After reading each line of the entries, give the number of lines that contain "might" and nothing else.

[SOURCE MATERIAL]

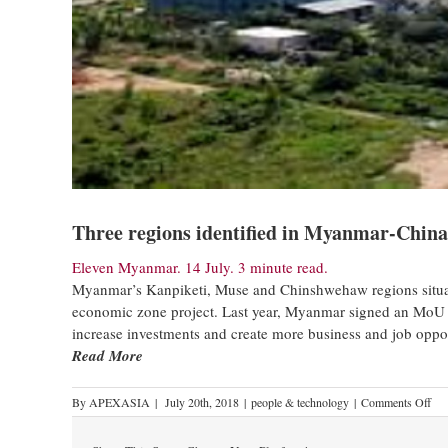
Three regions identified in Myanmar-China
Eleven Myanmar. 14 July. 3 minute read.
Myanmar’s Kanpiketi, Muse and Chinshwehaw regions situa
economic zone project. Last year, Myanmar signed an MoU w
increase investments and create more business and job oppor
Read More
By
APEXASIA
|
July 20th, 2018
|
people & technology
|
Comments Off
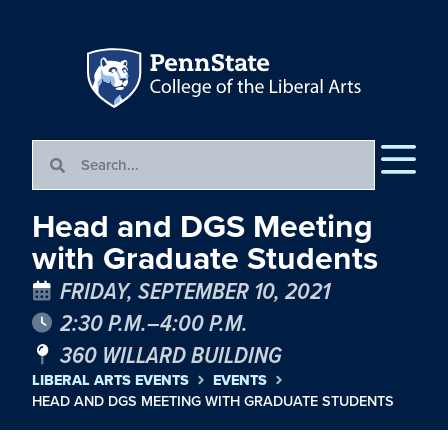
Head and DGS Meeting
with Graduate Students
FRIDAY, SEPTEMBER 10, 2021
2:30 P.M.–4:00 P.M.
360 WILLARD BUILDING
LIBERAL ARTS EVENTS
EVENTS
HEAD AND DGS MEETING WITH GRADUATE STUDENTS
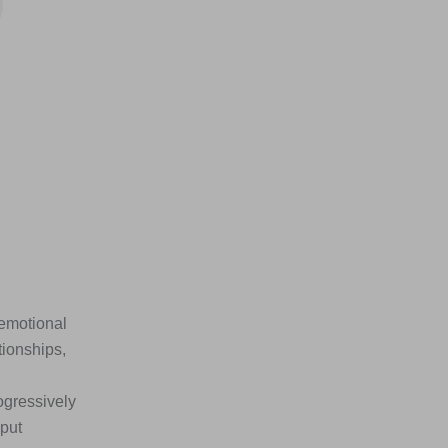
 emotional
tionships,
ogressively
nput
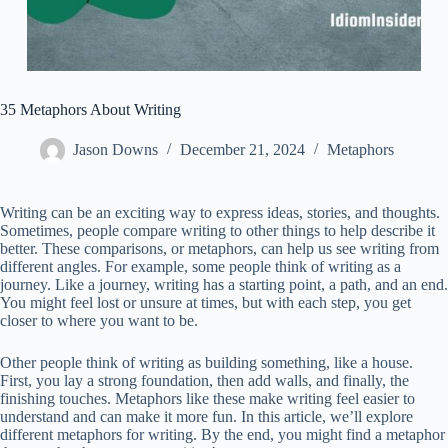
35 Metaphors About Writing
Jason Downs
December 21, 2024
Metaphors
Writing can be an exciting way to express ideas, stories, and thoughts.
Sometimes, people compare writing to other things to help describe it
better. These comparisons, or metaphors, can help us see writing from
different angles. For example, some people think of writing as a
journey. Like a journey, writing has a starting point, a path, and an end.
You might feel lost or unsure at times, but with each step, you get
closer to where you want to be.
Other people think of writing as building something, like a house.
First, you lay a strong foundation, then add walls, and finally, the
finishing touches. Metaphors like these make writing feel easier to
understand and can make it more fun. In this article, we’ll explore
different metaphors for writing. By the end, you might find a metaphor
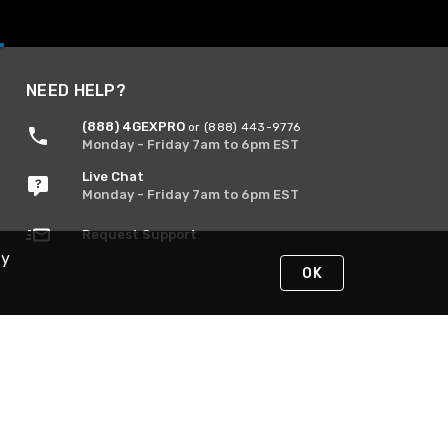
NEED HELP?
(888) 4GEXPRO
or (888) 443-9776
Monday - Friday 7am to 6pm EST
Live Chat
Monday - Friday 7am to 6pm EST
Request Support
By
OK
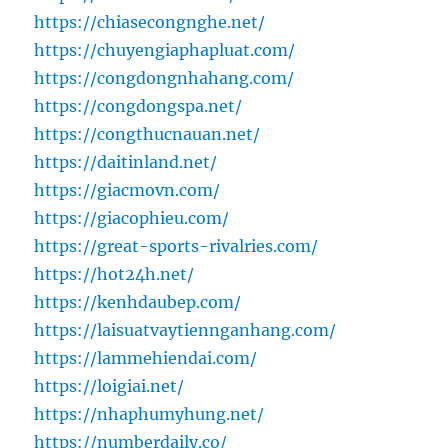
https://chiasecongnghe.net/
https://chuyengiaphapluat.com/
https://congdongnhahang.com/
https://congdongspa.net/
https://congthucnauan.net/
https://daitinland.net/
https://giacmovn.com/
https://giacophieu.com/
https://great-sports-rivalries.com/
https://hot24h.net/
https://kenhdaubep.com/
https://laisuatvaytiennganhang.com/
https://lammehiendai.com/
https://loigiai.net/
https://nhaphumyhung.net/
https://numberdaily.co/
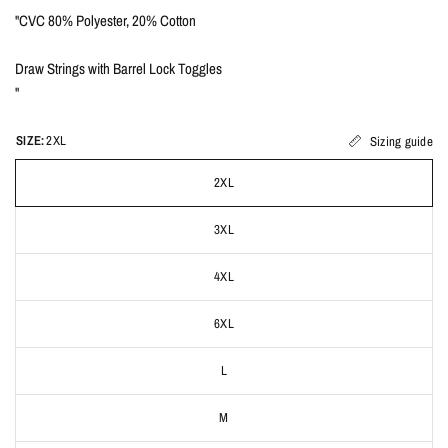
"CVC 80% Polyester, 20% Cotton
Draw Strings with Barrel Lock Toggles
"
SIZE:
2XL
Sizing guide
2XL
3XL
4XL
6XL
L
M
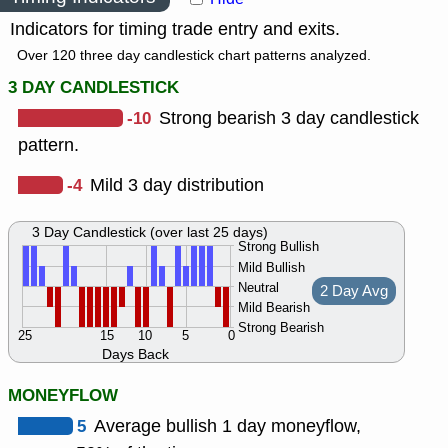
Indicators for timing trade entry and exits.
Over 120 three day candlestick chart patterns analyzed.
3 DAY CANDLESTICK
-10
Strong bearish 3 day candlestick
pattern.
-4
Mild 3 day distribution
3 Day Candlestick (over last 25 days)
Strong Bullish
Mild Bullish
Neutral
2 Day Avg
Mild Bearish
Strong Bearish
25
15
10
5
0
Days Back
MONEYFLOW
5
Average bullish 1 day moneyflow,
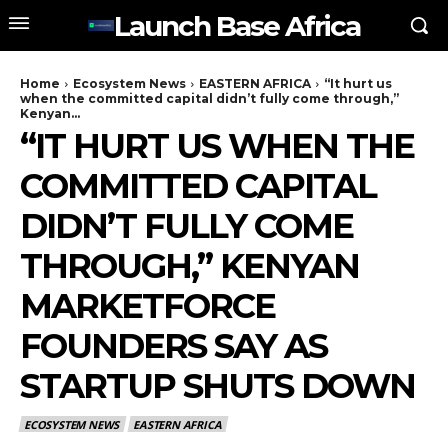
Launch Base Africa
Home
Ecosystem News
EASTERN AFRICA
“It hurt us
when the committed capital didn’t fully come through,”
Kenyan...
“IT HURT US WHEN THE
COMMITTED CAPITAL
DIDN’T FULLY COME
THROUGH,” KENYAN
MARKETFORCE
FOUNDERS SAY AS
STARTUP SHUTS DOWN
ECOSYSTEM NEWS
EASTERN AFRICA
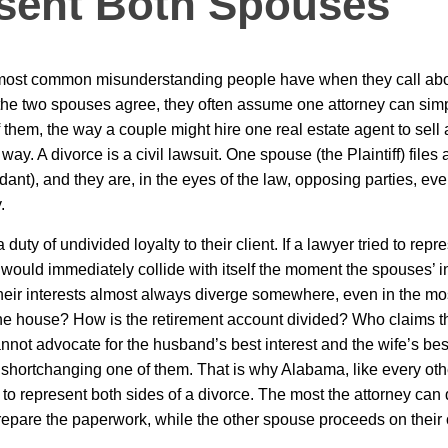
sent Both Spouses
e most common misunderstanding people have when they call ab
the two spouses agree, they often assume one attorney can simp
f them, the way a couple might hire one real estate agent to sell
way. A divorce is a civil lawsuit. One spouse (the Plaintiff) files 
ant), and they are, in the eyes of the law, opposing parties, eve
.
duty of undivided loyalty to their client. If a lawyer tried to repr
 would immediately collide with itself the moment the spouses’ i
heir interests almost always diverge somewhere, even in the mo
he house? How is the retirement account divided? Who claims th
nnot advocate for the husband’s best interest and the wife’s best
shortchanging one of them. That is why Alabama, like every othe
 to represent both sides of a divorce. The most the attorney can 
epare the paperwork, while the other spouse proceeds on their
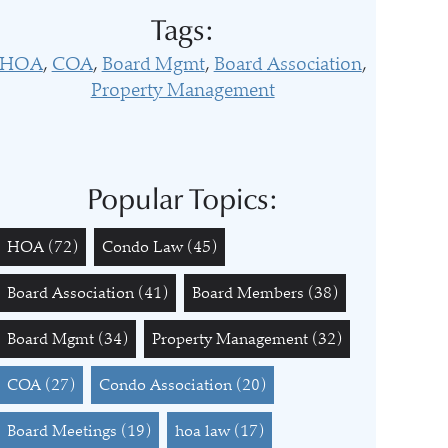
Tags:
HOA
COA
Board Mgmt
Board Association
Property Management
Popular Topics:
HOA
(72)
Condo Law
(45)
Board Association
(41)
Board Members
(38)
Board Mgmt
(34)
Property Management
(32)
COA
(27)
Condo Association
(20)
Board Meetings
(19)
hoa law
(17)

[/SOURCE MATERIAL]

> [RESPONSE] 3